People who subscribe to a set of moral beliefs, whether technically "religious" or not, then, have two arguably separate objectives:  to conform their own conduct to their values, and to help inspire and motivate others to do the same. Understood in this way, an employer who believes that using an IUD or the morning-after pill is morally equivalent to murder could understandably want to prevent his employees from using these birth control methods.  One way to do so would be to provide insurance coverage that excludes IUDs and the morning-after pill from coverage.
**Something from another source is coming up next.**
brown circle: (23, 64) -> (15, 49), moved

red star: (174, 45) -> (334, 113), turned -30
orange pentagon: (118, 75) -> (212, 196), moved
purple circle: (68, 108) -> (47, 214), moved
Another way might be to require employees to commit in writing to never using their wages to purchase either of these forms of contraception.  But in an interconnected world, it is difficult to imagine a set of circumstances in which an employer could fully and effectively prevent money that was once his money from being used to engage in conduct that he regards as immoral.

Our interconnectedness has many benefits, of course.  But one of the downsides is that it may be impossible to completely escape all complicity in conduct that we regard as wrongful while simultaneously participating in the marketplace.  I suggested to my daughter that I do not think that she is responsible for the non-vegan purchases that the recipient of her money decides to make.  (The alternative would be a mandate to never give poor people money directly.).  It seems to me, however, that providing employees with insurance coverage that includes IUDs and the morning-after pill is at least as attenutated a way of "supporting" the use of these methods as is a donation to a pan-handler a way of supporting his consumption of animal products.  

Attenuation of complicity is inherently a spectrum rather than an on/off proposition, but it may be useful for those attempting to deny insurance coverage to their employees to remember that many of us are routinely confronted with activities that we consider wrongful and unjust and about which we can do nothing.  To the extent that the Supreme Court just gave a limited class of corporate owners the right under RFRA to refuse to face this reality, perhaps because of the (five male Catholics on the) Court's own sympathy for the "life begins at conception" idea, it is doing more than simply respecting the religious exercise of some.  As someone who is among those who strongly object to the use of animals in the making of medicines, as Justice Ginsburg (sort of) references in her dissenting opinion, I hope that the Court will not dismiss my concerns if I am ever similarly situated.  I suspect, however, that the Court will do exactly that, as it implies it might do here, when confronted with Justice Ginsburg's slippery slope argument:

[O]ur decision in these cases is concerned solely with the contraceptive mandate. Our decision should not be understood to hold that an insurance-coverage mandate must necessarily fall if it conflicts with an employer’s religious beliefs. Other coverage requirements, such as immunizations, may be supported by different interests (for example, the need to combat the spread of infectious diseases) and may involve different arguments about the least restrictive means of providing them.

Though I would not favor the further theocraticization of the workplace, I do find it curious how ready the Court is to distinguish religious objections that the Justices share from those that are foreign to them.  It seems that things are always "different" when your values are not the ones being violated.